A Whole Foods in Hawai‘i

I dreamed of you tonight, Wayne Kaumualii Westlake, as I walked down on the sidewalk under plumeria trees with a vog headache looking at the Māhealani moon.

In my need fo’ grindz, and hungry fo’ modernity, I stumbled into the gentrified lights of Whole Foods, dreaming of your manifestos!
    What pineapples and what papayas! Busloads of tourists shopping at night! Bulk aisle full of hippies! Millennials in the kale! Settlers in the Kona coffee! And you, Richard Hamasaki, what were you doing kissing the ripe mangos?

I saw you, Wayne Kaumualii Westlake, broomless, ghostly janitor, sampling the poke in the seafood section and eyeing the smoked fish.
    I heard you ask questions of each: Who butchered the mahimahi? What price opah belly? Are you my ‘aumakua?
    I wandered in and out of the canned goods aisle following you, and followed in my imagination by Sir Spamalot.
    In our bourgeois fancy we strolled through the cooked foods 
section tasting hand-churned cheese, possessing every imported delicacy, and whispering to the cashier, “Go fuck yourself.”

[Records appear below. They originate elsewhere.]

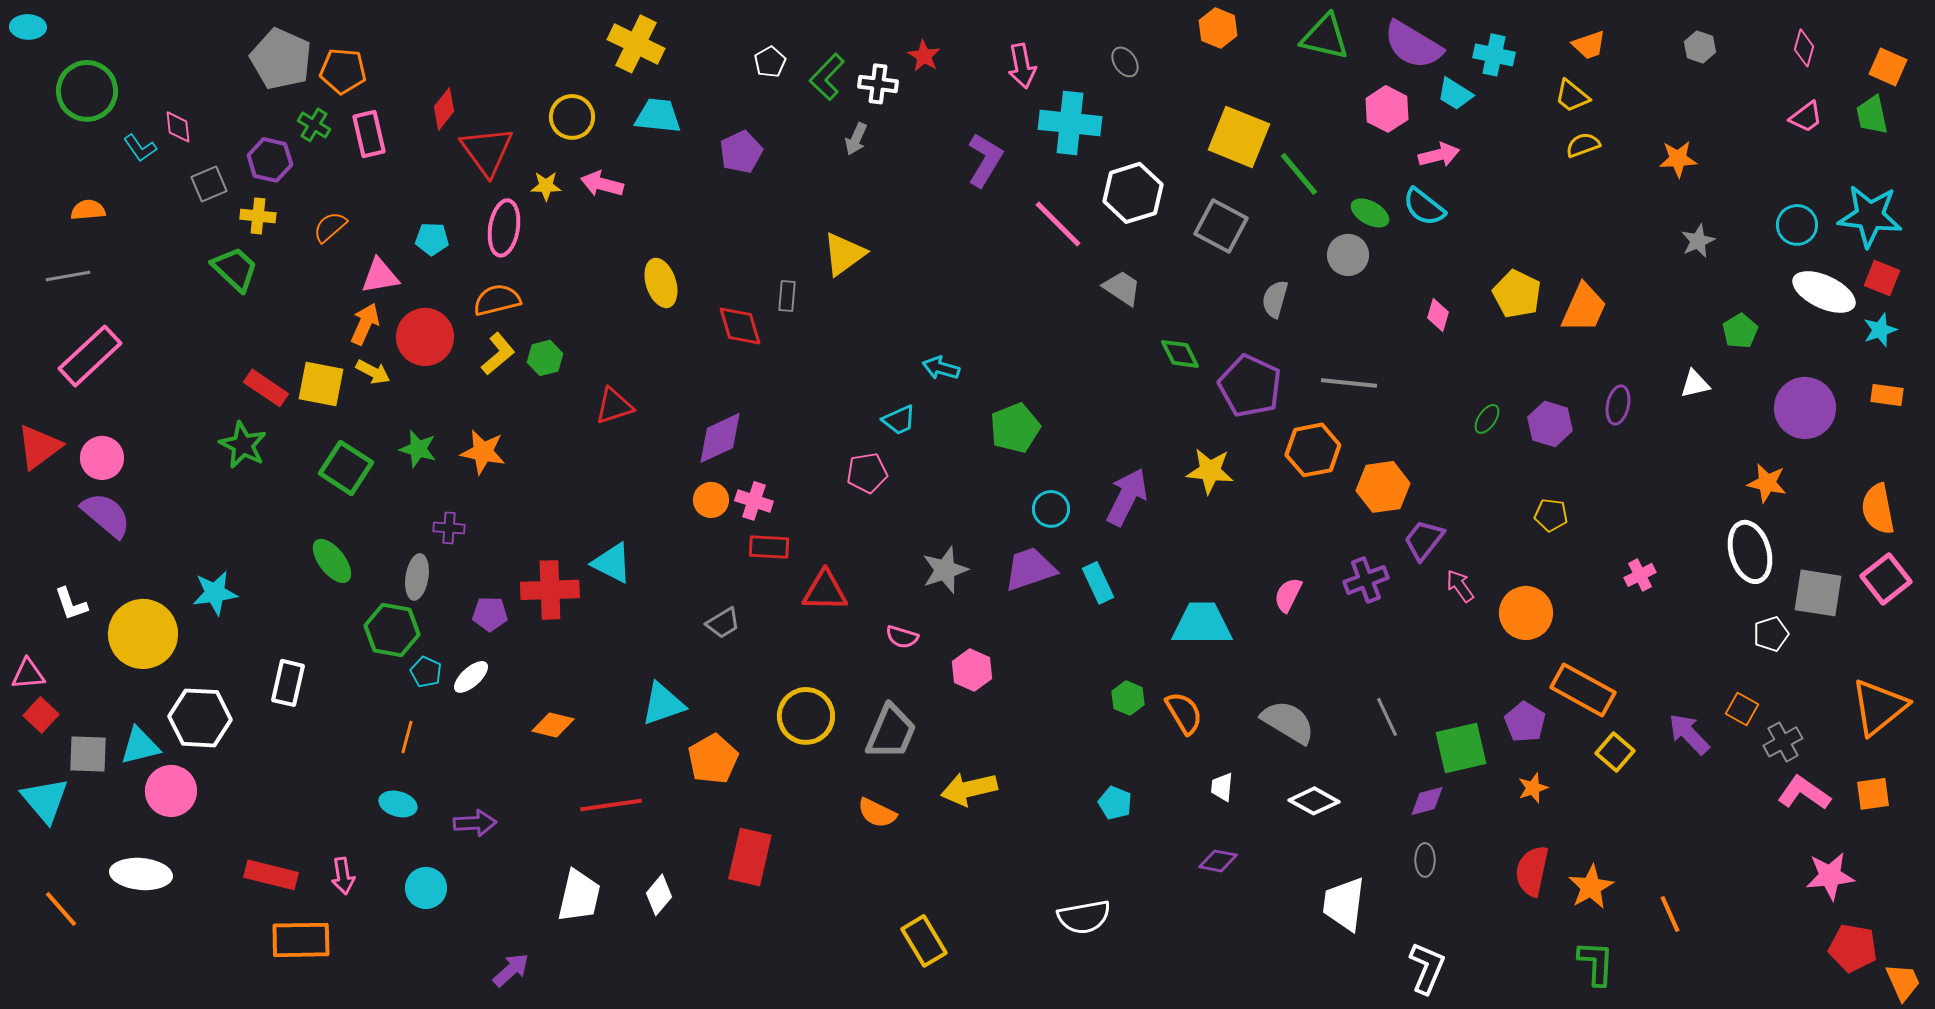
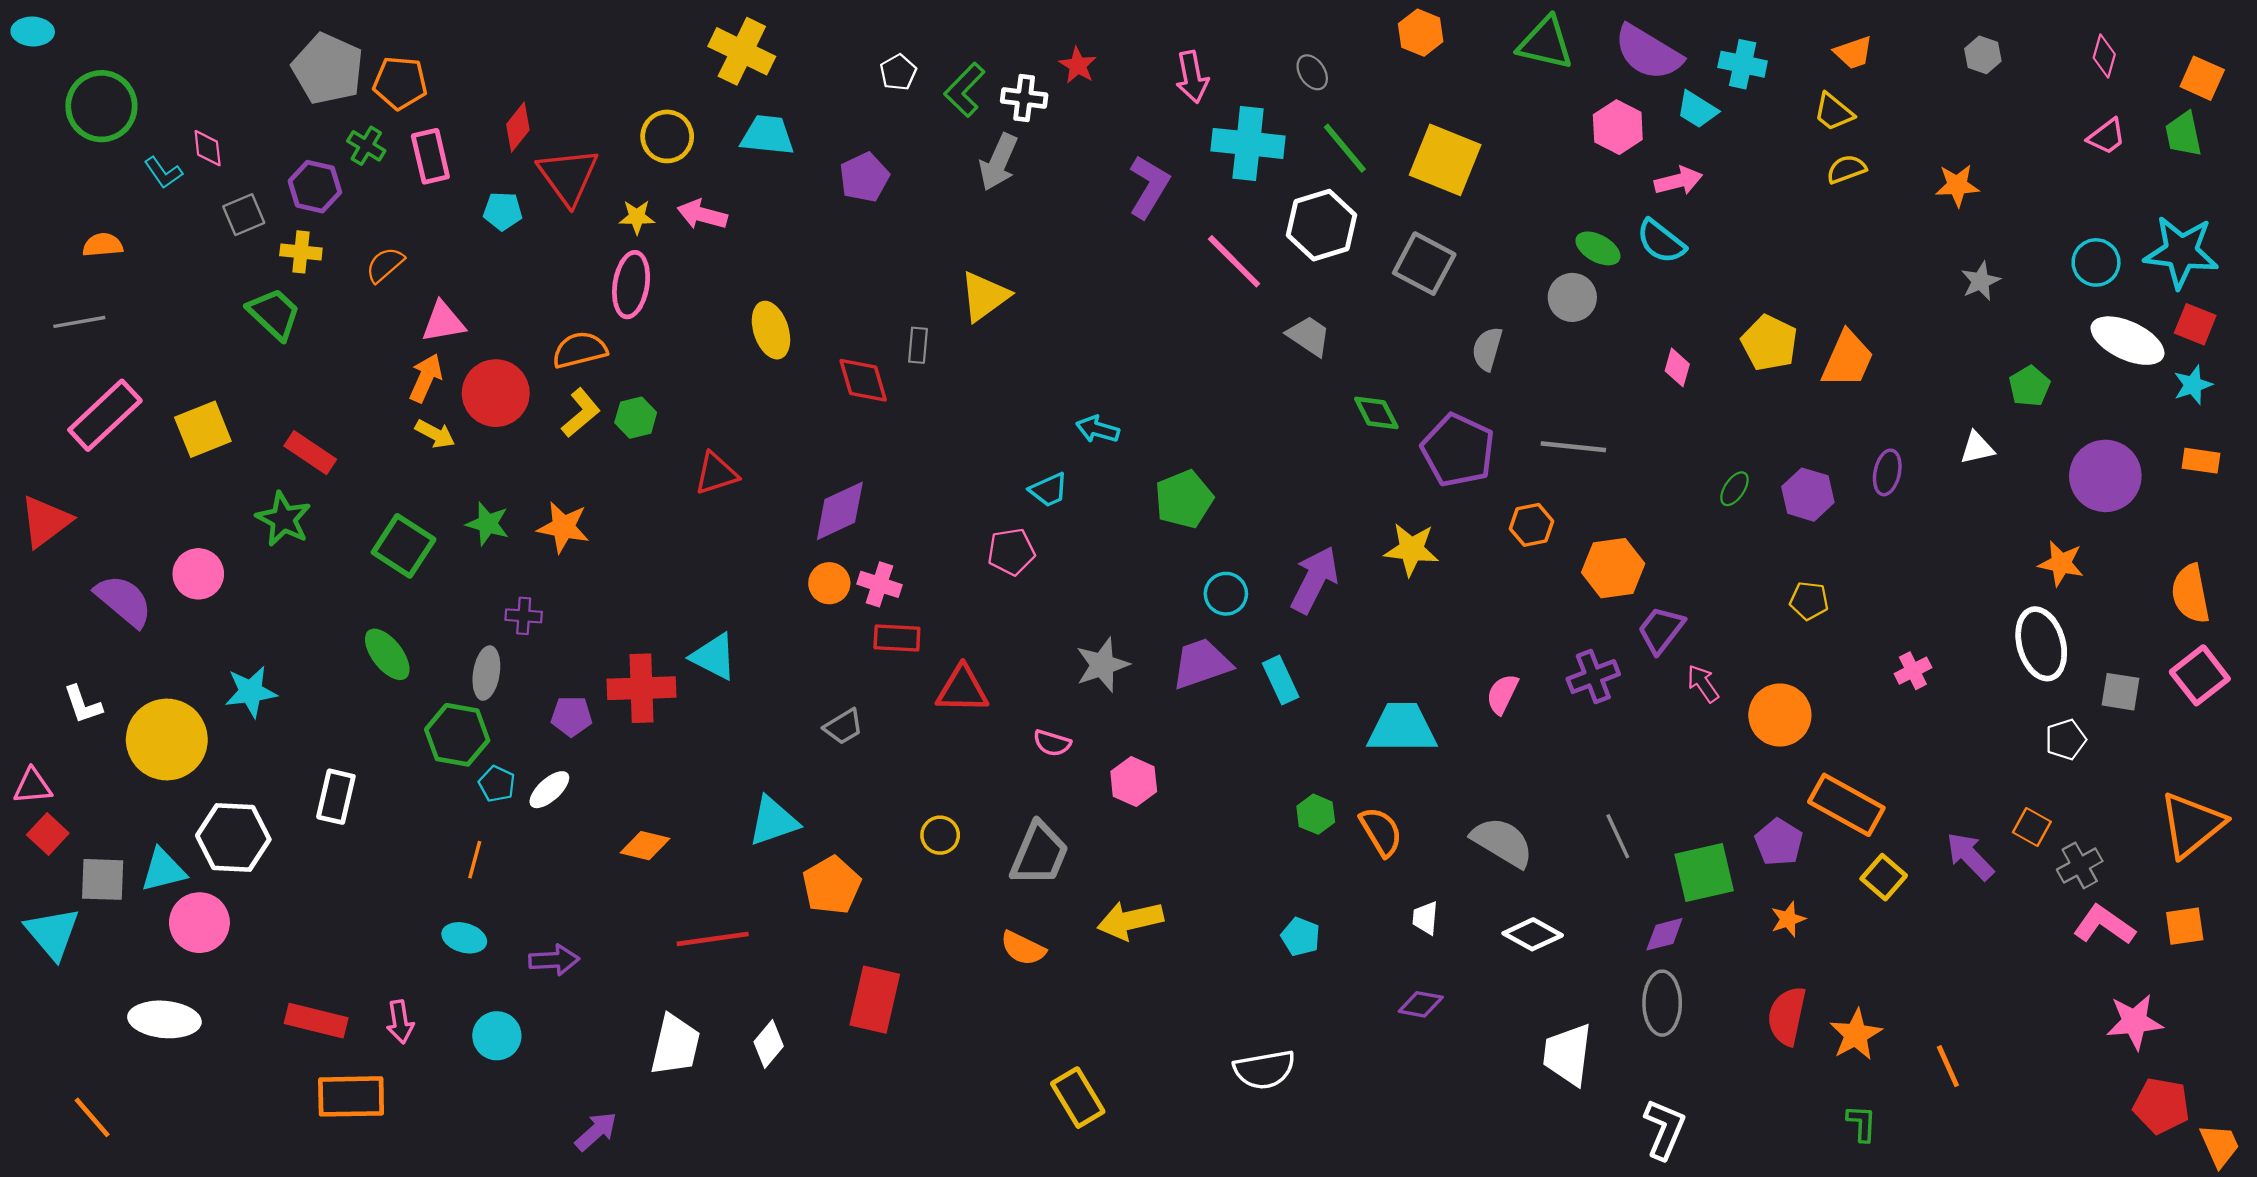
gray arrow: (856, 139) -> (998, 162), size x1.5
green line: (1299, 174) -> (1345, 148), moved
pink ellipse: (504, 228) -> (631, 285), moved
cyan pentagon: (432, 239) -> (503, 211), moved
yellow square: (321, 384) -> (203, 429), moved, turned -33
orange hexagon: (1313, 450) -> (1531, 525), size x0.7
pink circle: (102, 458) -> (198, 574), moved
gray square: (1818, 593) -> (2121, 692), size x0.7
yellow circle: (806, 716) -> (940, 835), size x0.6
gray ellipse: (1425, 860) -> (1662, 1003), size x1.6
orange line: (61, 909) -> (92, 1117), moved
green L-shape: (1596, 963) -> (1862, 1123), size x0.7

Where are we going, Wayne Kaumualii Westlake? The doors of perception close in an hour. Which way does your pakalōlō point 
tonight?
    (I touch your book and dream of our huaka‘i in Whole Foods and feel dādā.)
    Will we sail all night through Honolulu streets? The coconut trees no have nuts, tarps up for the homeless, we’ll both be lonely.
    Will we cruise witnessing the ruined empire of America, past pink mopeds in driveways, home to our overpriced apartments?
    Ah, dear uncle, Buddhahead, ghostly poetry teacher, what Hawai‘i did you have when TheBus quit turning its wheels and you arrived in Waikīkī and stood watching the canoes disappear on the murky waters of the Ala Wai?